Elles sont douze femmes sur un groupe de quarante hommes. Elles livrent une bataille acharnée de 11 heures du matin à 21 heures aux saletés et ordures qui trainent sur le sable comme sur les artères jouxtant la mer. Des femmes munies de balais, de pelles, de sac poubelles, avec un cache-nez fait maison,des gants,et des casquettes pour se protéger du soleil. Elles font le tour de la plage, elles débarrassent le sable des immondices jetées par les plagistes d’un jour « C’est fou ce que les gens peuvent jeter, des mégots, des canettes, des bouteilles, des restes de nourriture, des couches de bébés enterrées », constate Lakbira amèrement. C’est justement Lakbira qui sera le porte-parole de cette brigade verte, qu’on appellera nettoyeuses de plage. Elles sont âgées entre 30 et 45 ans, toutes mères avec des enfants à charge et font de ce travail saisonnier un moyen de gagner leur vie. « Nous sommes toutes divorcées ou veuves. Ce n’est qu’un travail saisonnier. Nous le faisons durant les trois mois d’été sinon, chacune de nous s’occupe autrement durant le restant de l’année » me confie Lakbira entre deux coups de balai.

Satisfaites du salaire

Car le reste de l’année, ces femmes font le ménage chez les riverains, travaillent dans les champs ou encore vendent galettes marocaines, thé et soupe dans les souks hebdomadaires de la région. « Ce que nous gagnons est largement suffisant pour cette rentrée scolaire de nos enfants. Ce travail nous permettra aussi d’acheter le mouton de l’Aid el kebir que nous fêterons prochainement », poursuit Lakbira qui semble soulagée du côté des dépenses à venir.

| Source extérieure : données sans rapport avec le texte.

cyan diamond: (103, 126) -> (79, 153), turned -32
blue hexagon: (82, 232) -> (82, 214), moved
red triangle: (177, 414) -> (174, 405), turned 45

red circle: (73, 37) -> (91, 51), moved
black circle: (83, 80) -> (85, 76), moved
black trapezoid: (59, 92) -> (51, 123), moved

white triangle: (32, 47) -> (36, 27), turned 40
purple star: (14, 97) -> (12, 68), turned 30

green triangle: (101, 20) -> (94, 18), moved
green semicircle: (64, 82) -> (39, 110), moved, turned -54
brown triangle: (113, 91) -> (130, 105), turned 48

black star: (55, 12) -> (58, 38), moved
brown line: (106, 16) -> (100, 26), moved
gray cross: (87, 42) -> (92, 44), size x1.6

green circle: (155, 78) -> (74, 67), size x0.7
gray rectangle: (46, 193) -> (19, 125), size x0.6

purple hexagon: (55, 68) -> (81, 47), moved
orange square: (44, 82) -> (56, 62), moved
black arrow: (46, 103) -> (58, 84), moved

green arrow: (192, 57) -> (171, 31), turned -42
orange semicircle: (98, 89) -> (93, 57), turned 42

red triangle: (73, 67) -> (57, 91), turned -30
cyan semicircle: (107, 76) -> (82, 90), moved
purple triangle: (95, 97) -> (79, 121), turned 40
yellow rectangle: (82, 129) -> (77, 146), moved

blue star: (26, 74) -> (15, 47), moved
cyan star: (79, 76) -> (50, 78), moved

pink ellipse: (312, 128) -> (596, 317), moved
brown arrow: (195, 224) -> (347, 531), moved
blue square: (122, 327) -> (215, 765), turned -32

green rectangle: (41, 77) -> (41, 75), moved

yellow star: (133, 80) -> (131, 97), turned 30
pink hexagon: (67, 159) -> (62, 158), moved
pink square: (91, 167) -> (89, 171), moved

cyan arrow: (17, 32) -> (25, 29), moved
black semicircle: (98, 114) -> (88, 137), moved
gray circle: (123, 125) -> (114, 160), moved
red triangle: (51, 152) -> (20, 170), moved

C’est la société S.O.S qui donne du travail à ces hommes et femmes nobles et vaillants. A ma question un peu indiscrète sur leur salaire « Hamdou lilah, nous sommes bien rémunérées et nous sommes même déclarées à la sécurité sociale et risque-maladie », me dira Lakbira non gênée. Le soir, la société s’occupe de leur transport qui les ramène jusqu’au-devant de leurs maisons.

Mais peut être que ces opérateurs de la salubrité auraient l’indécence de munir ces femmes et hommes d’outils et d’équipements plus professionnels (combinaisons, pincettes, attrape-déchets, etc.) nécessaires pour l’entretien des plages et artères. « Nous disposons d’une demi-heure dans la journée pour manger et nous reposer. Nous avons aussi une journée de repos dans la semaine que nous prenons à tour de rôle », m’informe la porte-parole de la brigade verte.

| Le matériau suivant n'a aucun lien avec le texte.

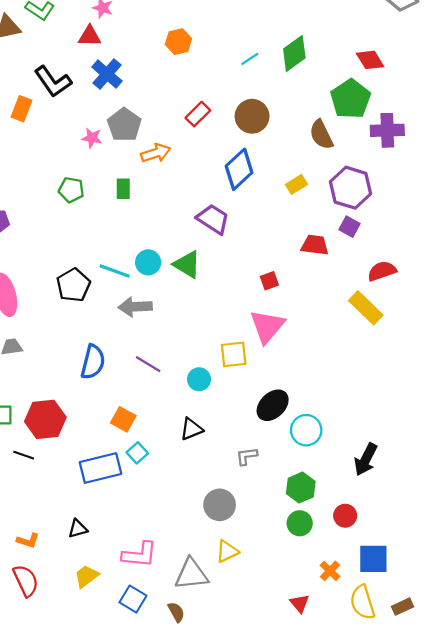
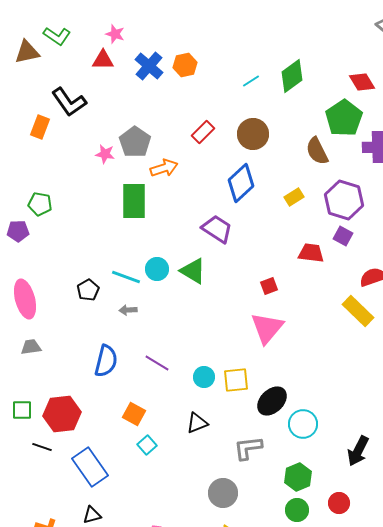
blue cross: (107, 74) -> (149, 66), moved
green rectangle: (123, 189) -> (134, 201), size x1.8
green pentagon: (71, 190) -> (40, 204), moved
black pentagon: (73, 285) -> (88, 290), size x0.7
gray arrow: (135, 307) -> (128, 310), moved, size x0.6
yellow square: (234, 354) -> (236, 380), moved
gray L-shape: (247, 456) -> (248, 448), size x1.4
blue rectangle: (100, 468) -> (90, 467), moved, turned 69

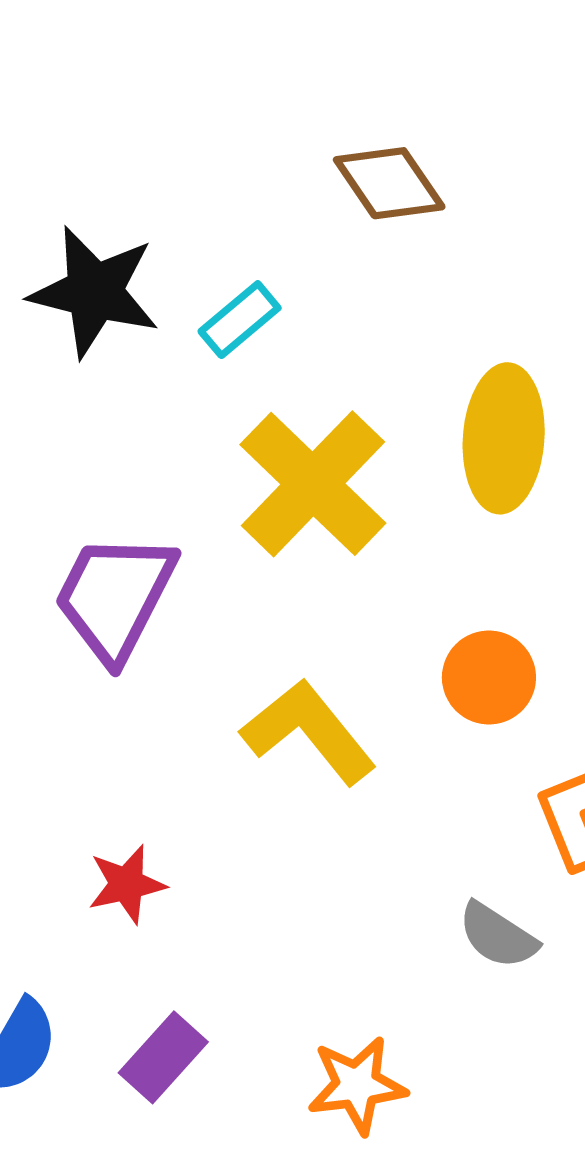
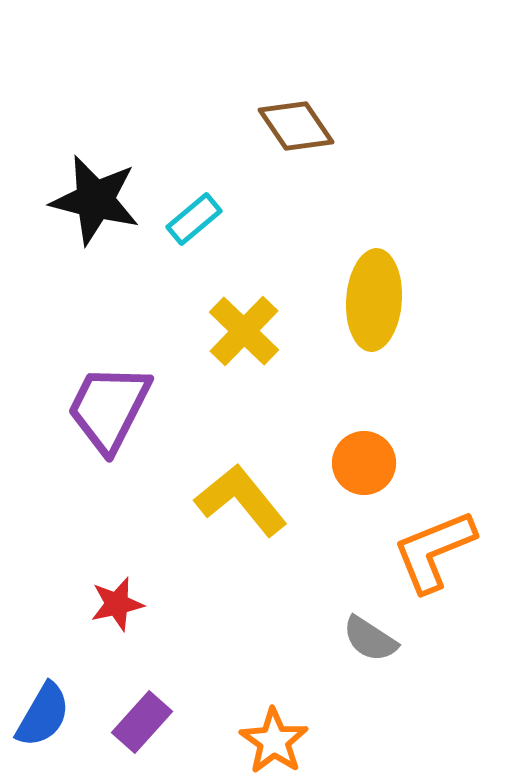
yellow cross: (313, 484) -> (244, 331), size x0.7
orange star: (357, 1085) -> (274, 741), turned -30

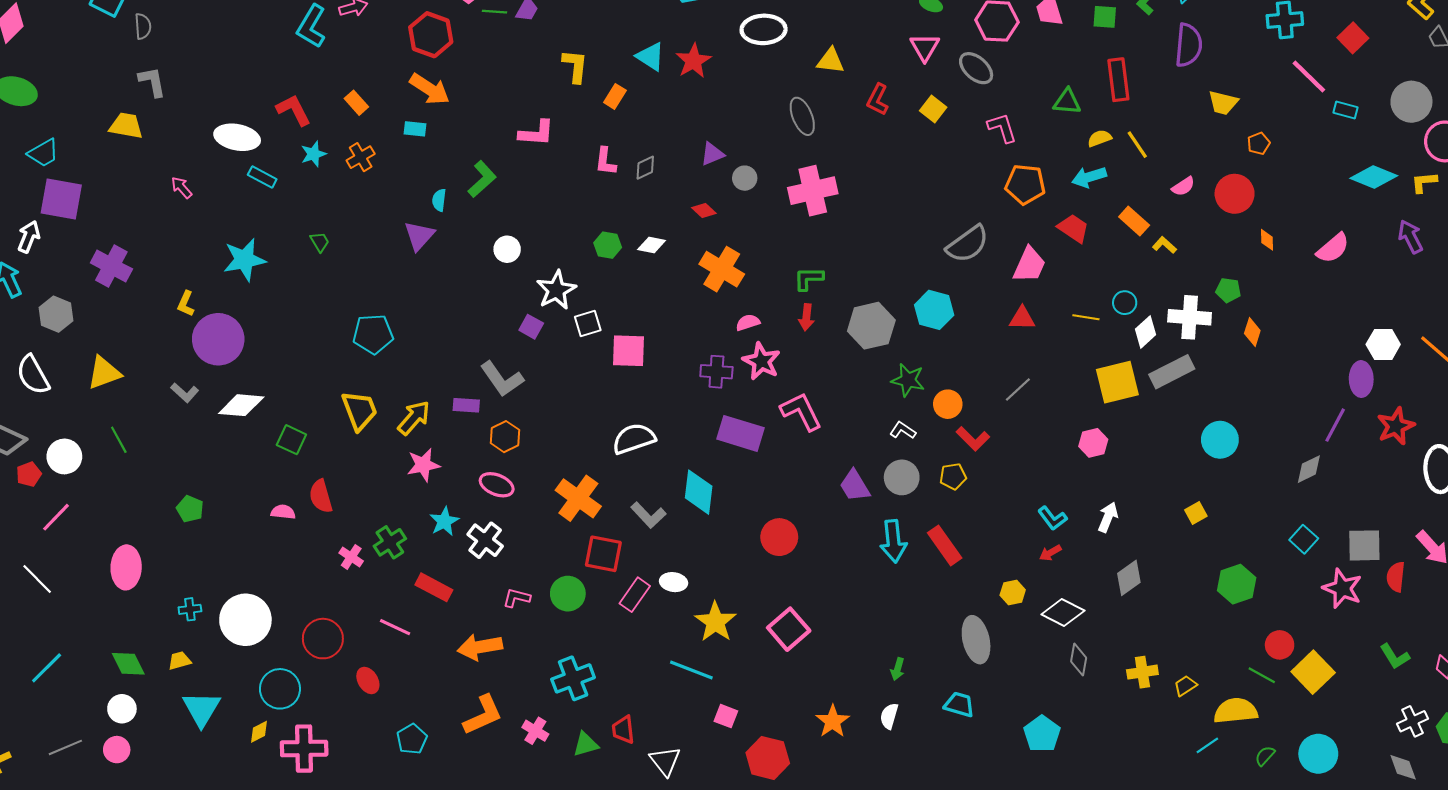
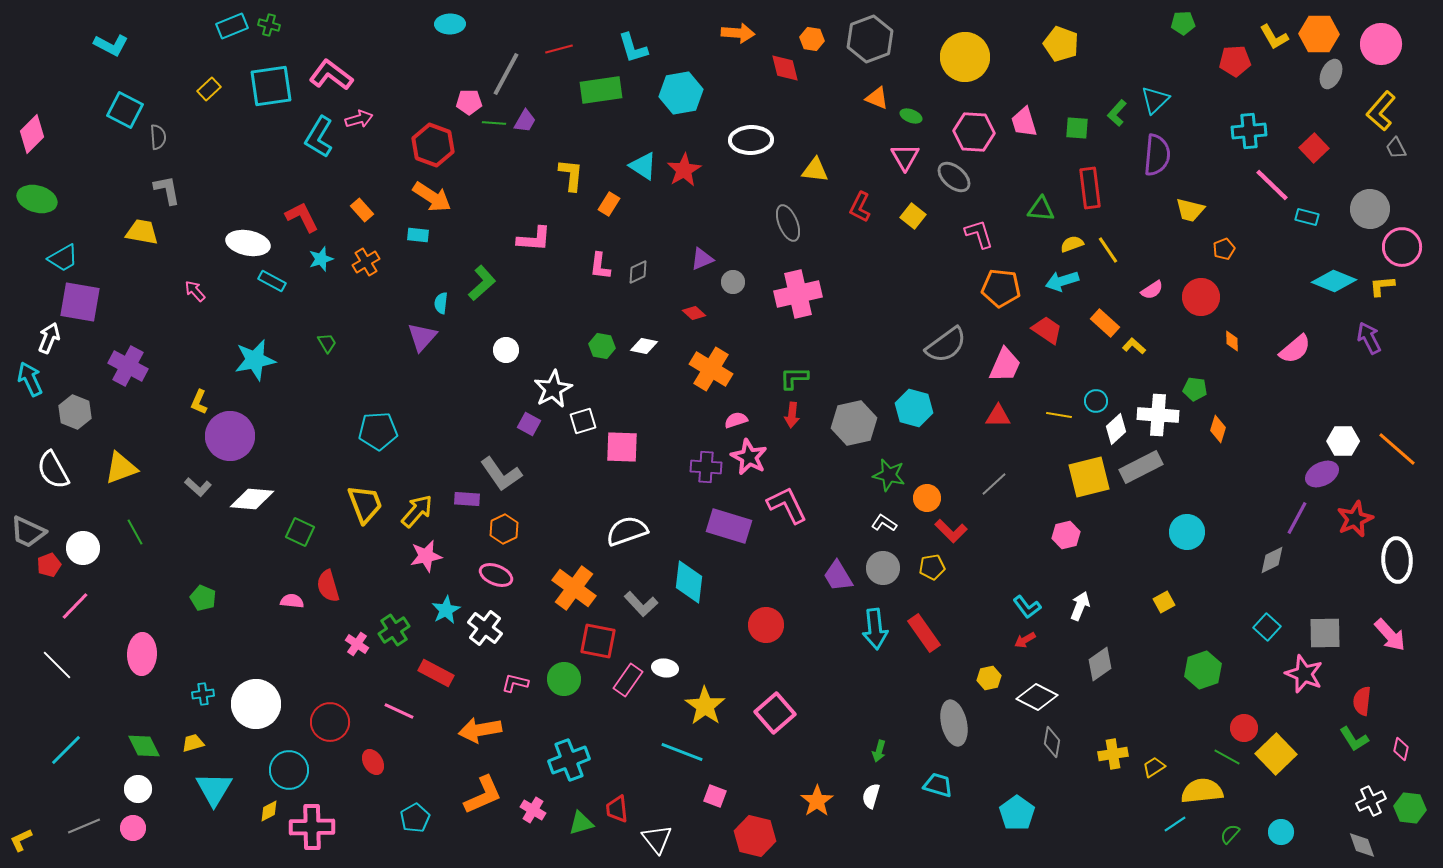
purple ellipse: (1361, 379) -> (1322, 474), turned 64
red semicircle: (1396, 577) -> (1362, 701), moved
cyan circle: (1318, 754) -> (1281, 832), size x0.7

Le plagiste n’est pas éco-citoyen !

Effectivement, constat fait sur place, la saleté vient des visiteurs de la plage. A peine la plage et alentours nettoyés que toute nouvelle arrivée de plagistes amène avec elle son lot de saletés et d’ordures. Bien que des vingtaines de corbeilles sont mises à la dispositions des usagers, bien que des bennes soient installés dans chaque coin et malgré tous les slogans écrits dans toutes les langues, sensibilisant à la propreté des plages et du site, rien à faire. On dirait que foncièrement, le marocain ne veut absolument pas adhérer à la culture de la propreté et c’est regrettable. « La plage est toujours sale malgré tous nos efforts. Les gens ne se rendent pas compte du travail effectué toute la journée. Ils jettent les ordures où ils veulent. On dirait que le Marocain aime être entouré de saletés et aime baigner dans les immondices », s’indigne Lakbira.

Mais ce qui répugne et met hors d’elles ces nettoyeuses de plage, c’est ce manque de respect de la part des plagistes à leur égard. Entre phrases désagréables, mots blessants parfois même harcèlement « Les gens ne sont pas obligés d’être désobligeants. Nous faisons un travail comme un autre, il n’y a guère de travail sot ou répugnant ». Et dame Lakbira a totalement raison. C’est un travail des plus nobles et des plus respectueux. C’est au citoyen de changer de comportement et d’être civique. Et si on changeait de rôle et que chacun de nous devrait une fois dans sa vie devenir balayeur ou balayeuse pour une journée, pour se responsabiliser ? Ces femmes balayeuses méritent le respect et la considération de tous et de toutes.

Enfin si vous vous apprêtez à étaler votre serviette de plage sur un sable propre et vous baignez dans une eau bleue, sachez que des travailleurs de « l’ombre » des femmes et des hommes sont passés par là car, ils ne se permettraient pas de laisser aux visiteurs une plage sale et inhospitalière. Alors avec beaucoup de civisme, un GRAND clin d’oeil et bien à la marocaine pour notre brigade verte.